[Data entries]
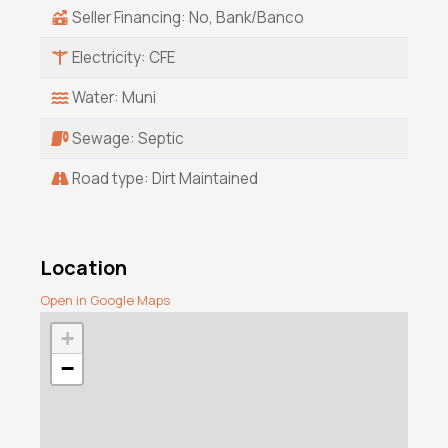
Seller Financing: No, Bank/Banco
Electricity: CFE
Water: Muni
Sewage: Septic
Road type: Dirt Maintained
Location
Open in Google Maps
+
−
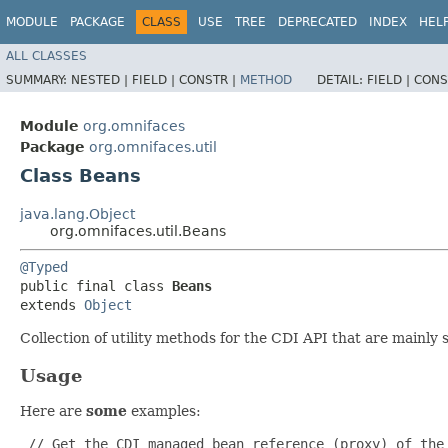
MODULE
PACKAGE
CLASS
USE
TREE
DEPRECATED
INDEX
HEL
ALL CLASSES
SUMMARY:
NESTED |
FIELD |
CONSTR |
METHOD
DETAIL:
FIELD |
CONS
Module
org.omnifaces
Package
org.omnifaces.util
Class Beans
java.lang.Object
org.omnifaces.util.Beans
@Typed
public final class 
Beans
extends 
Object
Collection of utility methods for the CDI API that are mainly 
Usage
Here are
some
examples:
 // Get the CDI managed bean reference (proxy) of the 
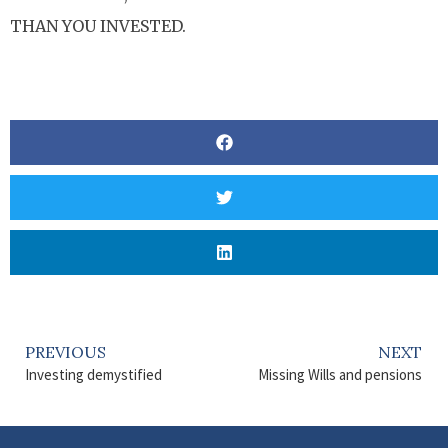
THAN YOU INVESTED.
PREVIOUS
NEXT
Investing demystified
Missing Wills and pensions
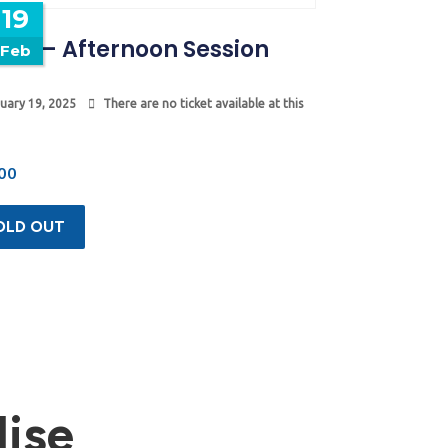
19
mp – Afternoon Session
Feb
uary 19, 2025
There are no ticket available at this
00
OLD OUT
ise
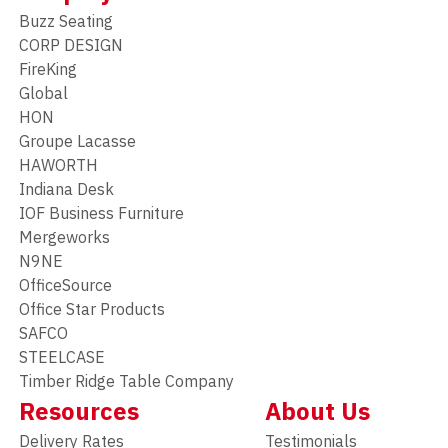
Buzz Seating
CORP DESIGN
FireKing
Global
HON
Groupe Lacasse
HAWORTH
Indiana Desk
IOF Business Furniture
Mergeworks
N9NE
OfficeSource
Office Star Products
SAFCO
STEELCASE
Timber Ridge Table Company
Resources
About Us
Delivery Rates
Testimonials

What the task asks:
Could you please return the entries above exactly, minus the pictures?

Exercise response:
Seller Financing: No, Bank/Banco
Electricity: CFE
Water: Muni
Sewage: Septic
Road type: Dirt Maintained
Location
Open in Google Maps
+
−
MODULE
PACKAGE
CLASS
USE
TREE
DEPRECATED
INDEX
HEL
ALL CLASSES
SUMMARY:
NESTED |
FIELD |
CONSTR |
METHOD
DETAIL:
FIELD |
CONS
Module
org.omnifaces
Package
org.omnifaces.util
Class Beans
java.lang.Object
org.omnifaces.util.Beans
@Typed
public final class 
Beans
extends 
Object
Collection of utility methods for the CDI API that are mainly 
Usage
Here are
some
examples:
 // Get the CDI managed bean reference (proxy) of the 
THAN YOU INVESTED.
PREVIOUS
NEXT
Investing demystified
Missing Wills and pensions
19
mp – Afternoon Session
Feb
uary 19, 2025
There are no ticket available at this
00
OLD OUT
ise
Buzz Seating
CORP DESIGN
FireKing
Global
HON
Groupe Lacasse
HAWORTH
Indiana Desk
IOF Business Furniture
Mergeworks
N9NE
OfficeSource
Office Star Products
SAFCO
STEELCASE
Timber Ridge Table Company
Resources
About Us
Delivery Rates
Testimonials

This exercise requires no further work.